In accordance with paragraph 14(c) of settlor’s will, appel-lees have been the sole recipients of income from the residuary trust. Paragraph 14(c) provides:
“(c) One equal fourth (Vi) part [of the residue] to the Fidelity-Philadelphia Trust Company [(now the Fidelity Bank)] IN TRUST, nevertheless, to invest and keep invested and the net income therefrom to pay in equal shares, to my grandchildren, John M. Holton, Jr. and Mary C. Holton, children of my deceased son, John M. Holton, during their lives with remainders over to their descendants in the manner set forth in the Twelfth Item of this my Will with respect to the Special Fund therein set apart.”
*587Appellees’ exclusive right to this trust income had not been questioned for more than fifteen years after termination of the Paragraph 11 Trust and distribution of its corpus in accordance with the 1960 decree.
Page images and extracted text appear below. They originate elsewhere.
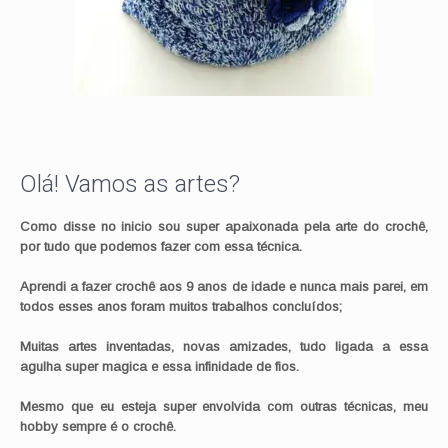
Olá! Vamos as artes?
Como disse no inicio sou super apaixonada pela arte do crochê,
por tudo que podemos fazer com essa técnica.
Aprendi a fazer crochê aos 9 anos de idade e nunca mais parei, em
todos esses anos foram muitos trabalhos concluídos;
Muitas artes inventadas, novas amizades, tudo ligada a essa
agulha super magica e essa infinidade de fios.
Mesmo que eu esteja super envolvida com outras técnicas, meu
hobby sempre é o crochê.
Now, more than twenty years after Holton I, at issue is the extent to which the court-approved distribution of one-half of the Paragraph 11 Trust corpus to the Paragraph 14(c) Residuary Trust has been affected by Tafel Estate, 449 Pa. 442, 296 A.2d 797 (1972). Tafel, unlike Holton I, presumptively permitted adopted children to take under a bequest to “children.” See, e. g., Flinn Estate, 479 Pa. 312, 388 A.2d 672 (1978). Appellant S. Pearce Holton, II, contends that since March 5, 1976, when the trustee of the Paragraph 14(c) Residuary Trust first sought a determination of the effect of Tafel, he has been entitled to income from that portion of the Paragraph 14(c) Residuary Trust which is derived from one-half of the corpus of the Paragraph 11 Trust. This appellant, as well as appellant Henrietta D. Thomas, also claims entitlement under Tafel to the principal of that same portion of the Paragraph 14(c) Residuary Trust as of December 4, 1978, the date the Paragraph 11 Trust would have expired had appellants been deemed “children” in Holton I.
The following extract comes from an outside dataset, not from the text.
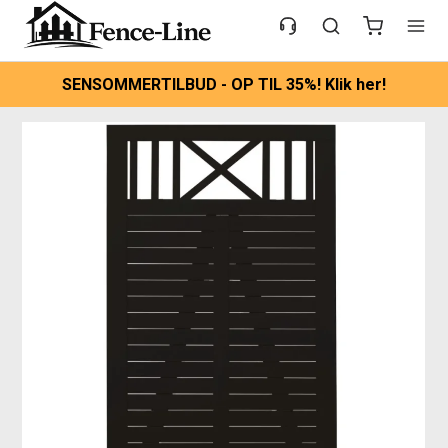
SENSOMMERTILBUD - OP TIL 35%! Klik her!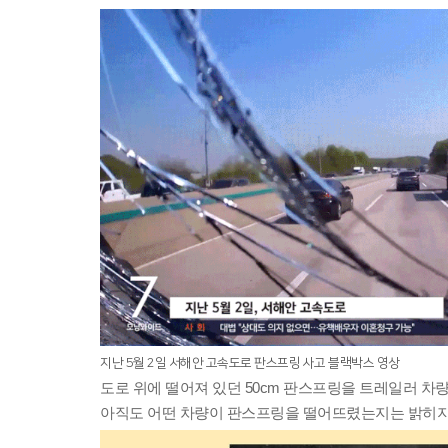
지난 5월 2일 서해안 고속도로 판스프링 사고 블랙박스 영상
도로 위에 떨어져 있던 50cm 판스프링을 
트레일러 차량
아직도 어떤 차량이 판스프링을 떨어뜨렸는지는 밝히지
Appellants’ attempts to claim portions of the Paragraph 14(c) Residuary Trust, in reality, are efforts to obtain equitable relief from Holton I. Appellants seek to recapture the benefit and enjoyment of what was once one-half of the corpus of the Paragraph 11 Trust. However, the Paragraph 11 Trust was terminated in 1960 and its corpus was distributed in accordance with court decree. Compare Biddle Estate, 487 Pa. 616, 410 A.2d 782 (1980) (adopted child permitted to participate in future distributions of income from ongoing trust established for benefit of “children” of “grandchildren”); DeRoy Estate, 481 Pa. 403, 392 A.2d 1355 (1978) (adopted child allowed to claim principal of terminating trust despite earlier adjudication excluding child from income of same trust).
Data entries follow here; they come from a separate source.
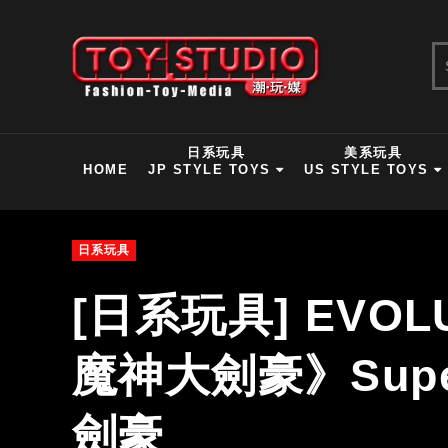
日系玩具
美系玩具
HOME
JP STYLE TOYS
US STYLE TOYS
日系玩具
[日系玩具] EVOL
魔神大劍豪》Super 
劍豪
*588We agree with the orphans’ court that the present claims are governed by 20 Pa.C.S. § 3521. In the interest of finality, section 3521 provides:
“Rehearing; relief granted
If any party in interest shall, within five years after the final confirmation of any account of a personal representative, file a petition to review any part of the account of an auditor’s report, or of the adjudication, or of any decree of distribution, setting forth specifically alleged errors therein, the court shall give such relief as equity and justice shall require. * * *”
Here, many more than five years have elapsed since final court confirmation of the account in 1960 distributing the corpus of the Paragraph 11 Trust. By the clear language of 20 Pa.C.S. § 3521, the present claims are untimely. See, e. g., Thomas Estate, - Pa. - (J. 466 of 1980, filed January 27, 1981); Bell Estate, 463 Pa. 109, 343 A.2d 679 (1975); Thorne Estate, 344 Pa. 503, 25 A.2d 811 (1942); Stetson Estate, 305 Pa. 62, 155 A. 856 (1931). The decrees refusing to disturb the 1960 decree terminating the Paragraph 11 Trust and distributing its corpus must be affirmed.
Decrees affirmed. Each party pay own costs.
O’BRIEN, C. J., concurs in the result.